Hacker News new | past | comments | ask | show | jobs | submit login
Dejavu: Audio fingerprinting and recognition in Python (github.com/worldveil)
170 points by of on Sept 11, 2014 | hide | past | favorite | 25 comments



Hey! Creator here. Awesome to see this get posted and people excited about the project.

I made a cool writeup about it here: http://willdrevo.com/fingerprinting-and-audio-recognition-wi...

It's a great little library for doing audio recognition, stream radio advertisement verification, and all sorts of interesting people email about all the time that I never would have thought of.

It's certainly not as speedy as Echoprint, which is both written in C++ and doesn't use an FFT for the locality sensitive hashing, but is quite user friendly. The benefit of doing constellation or time delta based LSH methods like in Dejavu is that you can actually recover the time at which you matched.

If you love it, feel free to dig in and contribute!


Great work! Thanks for open sourcing this - its very educational.

At the moment I'm using it to process a few hundred gigs of song files that I've collected as a big furry hairball of a mess over the years - something about having multiple iPods and MP3 players over the years, and not really doing very good house-keeping in the move from one to the other (and avoiding things like iTunes where possible) has meant that I have a lot of files that may have duplicate songs in them - but the filenames and organization doesn't necessarily reflect that fact.

So I'm using dejavu right now to clean this up .. I'm assuming you'd be happy to have a "find_duplicates.py" script added - if so, I'll let you know as soon as I have one working .. ;)

Thanks again!


Glad to see it's working well for you!

I'd be curious as well to see how the performance holds up getting into the terabytes as I haven't tested that. Remember too that there are a lot of parameters for the matching algorithm here (https://github.com/worldveil/dejavu/blob/master/dejavu/finge...) which allow you to trade off accuracy, speed, and storage in different ways. I've tried to document it throughly.

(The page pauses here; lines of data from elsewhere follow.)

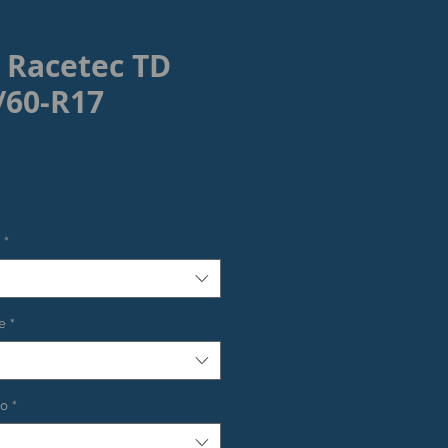
 Racetec TD
/60-R17
rezzo
*
e
*
co
*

Finding duplicates is a great one! Actually generating a checksum for each audio file (minus the header and ID3 tags) and adding this as a column in the songs table for all the different filetypes Dejavu supports (mp3, wav, etc) would probably be the best way to do this.

I say this because so many songs today are built on sampling. Mashups and EDM music often samples from other work, and as such, the fingerprints and their alignment can be shared across different songs. Something more clever like seeing the percentage of hashes by song that are the same and comparing to a threshold might do the trick, though.

Happy hacking, and feel free to send in a PR! :)


I worked on this too a few years ago. There is a massive patent minefield out there, including this algorithm.

We were doing recognition of TV shows where you are holding a cell phone in your hand some distance from the TV. A prototype with this algorithm was okay, but very easily confused especially as the number of items in the database increases. You also end up with a lot less amplitude at that distance from the TV which makes the source messier. In theory phase shouldn't have had an effect, but in practise it did so things had to be run multiple times at different offsets to improve matching.

Our final algorithm was way better. It was based on what audio codecs do. It even worked reliably with a 60db signal while there was a 70db interferer signal!


Surprised nobody has mentioned MusicBrainz, it's the free and open source music fingerprinting database which powers the Picard, Jaikoz, Beets, etc taggers. They have been doing audio fingerprinting for years, you can download the DB or access it via a web API. The author's solution may work quite well with small number of entries to match against, but I suspect the match rate goes down significantly when lookup is against hundreds of thousands or millions of other fingerprints.

https://wiki.musicbrainz.org/Fingerprinting


Audio fingerprinting as used by MusicBrainz is a little different concept. Because it doesn't have the need to match short phone-recorded samples, we can use more efficient algorithms for both the fingerprinting and their matching. It's usually not the match rate that goes down when dealing with a large database, but the false match rate that goes up. And of course performance. Those were my two main things to worry about when I was working on AcoustID (the current fingerprinting technology used by MusicBrainz).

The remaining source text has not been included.